Boy and his grandmother challenge new personal injury award guidelines

A boy whose horse “stampeded” on a road in Co Laois after allegedly been struck by a car, injuring himself, his mother and grandmother, has brought a constitutional challenge over new personal injury damages guidelines under which his general damages claim was assessed at €14,000.

His grandmother, who fears the guidelines could result in her receiving damages of up to €50,000 rather than up to €91,000 under previous guidelines, has brought a similar challenge.

At least five such challenges over the constitutionality of the guidelines, and their compatibility with European human rights law, are before the courts with more expected.

In the latest cases, Feichin McDonagh SC, said, through no fault of his two clients, their cases were authorised to be dealt with under the guidelines while the claim by the boy’s mother’s out of the same accident was authorised under the old regime which provides for higher awards.

Their challenges involve claims that the guidelines, which primarily cut awards for minor injuries, amount to judge-made law in breach of the separation of powers and without the Oireachtas having set out in the relevant legislation its opinion that personal injury awards here are too high.

Rosemary Farrell and her eight-year-old grandson, Padraig Farrell, maintain it is “manifestly unfair” their claims were handled by the Personal Injuries Assessment Board (PIAB) under the new guidelines when a claim by Padraig’s mother, Vickey Farrell, over the same accident in May 2020, was assessed under the Book of Quantum, which provides for higher damages.

The guidelines became operational last April after being approved by an 83/63 majority of the Judicial Council, comprising the judiciary. They are intended to be applied to personal injury claims made since then. Judges can depart from them but must give clear reasons for doing so.

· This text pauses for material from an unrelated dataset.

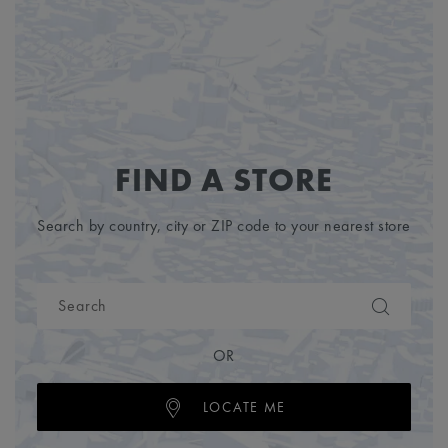
FIND A STORE
Search by country, city or ZIP code to your nearest store
OR
LOCATE ME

The Farrells say they will reject PIAB’s assessments, with the effect their cases will go to trial. Because the court must “have regard to” the guidelines providing for lower awards in awarding any damages, they maintain their rights including to property, bodily integrity and equality have been unjustly attacked.

‘Perception of bias’

The adoption by judges of the guidelines amounts to constitutionally invalid judge-made law and leads to “a perception of bias” on the part of the judiciary, they claim.

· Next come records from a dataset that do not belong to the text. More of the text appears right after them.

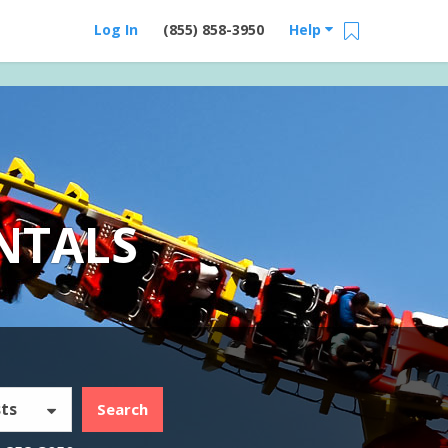
Log In
(855) 858-3950
Help
NTALS
ts
Search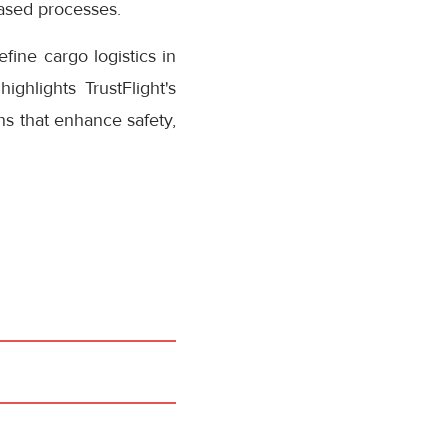
based processes.
fine cargo logistics in
ighlights TrustFlight's
ns that enhance safety,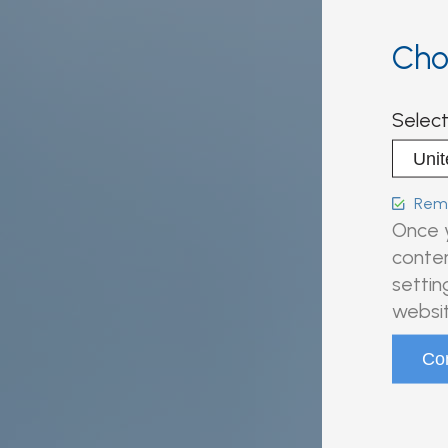
Cho
Select
Reme
Once y
conten
settin
websit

Mr Justice Anthony Barr granted leave on Monday to Mr McDonagh, with Brendan Hennessy BL, instructed by solicitor Padraig Ferry, for judicial review and returned the cases to mid December. A lead case is expected to be selected from among the challenges, the judge was told.

The Farrells claim the guidelines do not apply retrospectively to applications brought before they came into operation. If the court rejects that, they contend that requiring judges to establish guidelines infringes judicial independence for reasons including they were drawn up by a committee of judges and the council’s board was “at large” concerning them.

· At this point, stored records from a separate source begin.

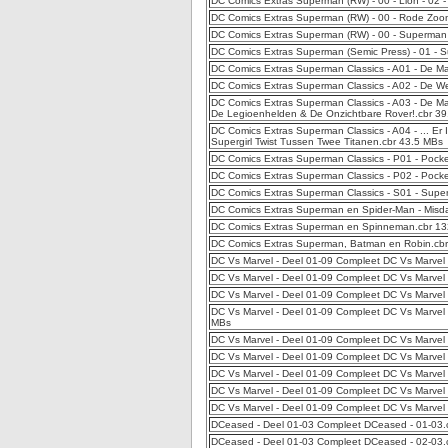
DC Comics Extras Superman (RW) - 00 - Lion - 02
DC Comics Extras Superman (RW) - 00 - Rode Zoo
DC Comics Extras Superman (RW) - 00 - Superman
DC Comics Extras Superman (Semic Press) - 01 -
DC Comics Extras Superman Classics - A01 - De M
DC Comics Extras Superman Classics - A02 - De 
DC Comics Extras Superman Classics - A03 - De M
De Legioenhelden & De Onzichtbare Rover!.cbr 3
DC Comics Extras Superman Classics - A04 - ... E
Supergirl Twist Tussen Twee Titanen.cbr 43.5 MBs
DC Comics Extras Superman Classics - P01 - Pocke
DC Comics Extras Superman Classics - P02 - Pocke
DC Comics Extras Superman Classics - S01 - Sup
DC Comics Extras Superman en Spider-Man - Misda
DC Comics Extras Superman en Spinneman.cbr 1
DC Comics Extras Superman, Batman en Robin.cb
DC Vs Marvel - Deel 01-09 Compleet DC Vs Marvel 
DC Vs Marvel - Deel 01-09 Compleet DC Vs Marvel
DC Vs Marvel - Deel 01-09 Compleet DC Vs Marvel 
DC Vs Marvel - Deel 01-09 Compleet DC Vs Marvel
MBs
DC Vs Marvel - Deel 01-09 Compleet DC Vs Marvel
DC Vs Marvel - Deel 01-09 Compleet DC Vs Marvel 
DC Vs Marvel - Deel 01-09 Compleet DC Vs Marvel 
DC Vs Marvel - Deel 01-09 Compleet DC Vs Marvel
DC Vs Marvel - Deel 01-09 Compleet DC Vs Marvel
DCeased - Deel 01-03 Compleet DCeased - 01-03
DCeased - Deel 01-03 Compleet DCeased - 02-03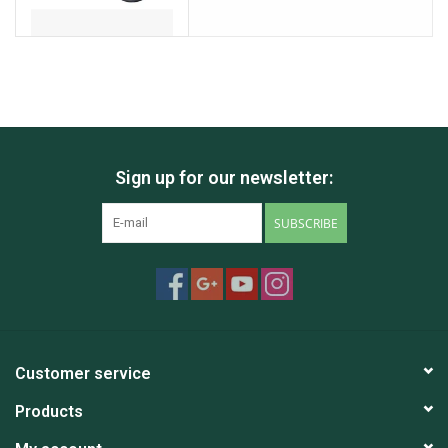
Sign up for our newsletter:
SUBSCRIBE
Customer service
Products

The guidelines are binding as judges can only depart from them if they think they don’t cover the injury, Mr McDonagh said. “It seems strange such an important change can be brought about to the decision making structure in the High Court without parliament taking the view that awards are too high. There is a complete lack of transparency and consistency.”

Aged in her sixties, from Kilminch, Co Laois, Rosemary Farrell brought her personal injury claim against the driver of a car which allegedly struck a horse led by her and ridden by Padraig on the road at Abbeyleix on May 31st last year. Vickey Farrell was leading another horse, ridden by her daughter Caoimhe, aged six.

Rosemary Farrell claims it was a bright sunny evening and they were all wearing high-vis jackets. She claims an approaching car did not slow down as it passed, struck the horse, causing injury to herself, her grandson and his mother and left the scene without stopping.

The challenges are against PIAB; the Judicial Council; Ireland and the Attorney General.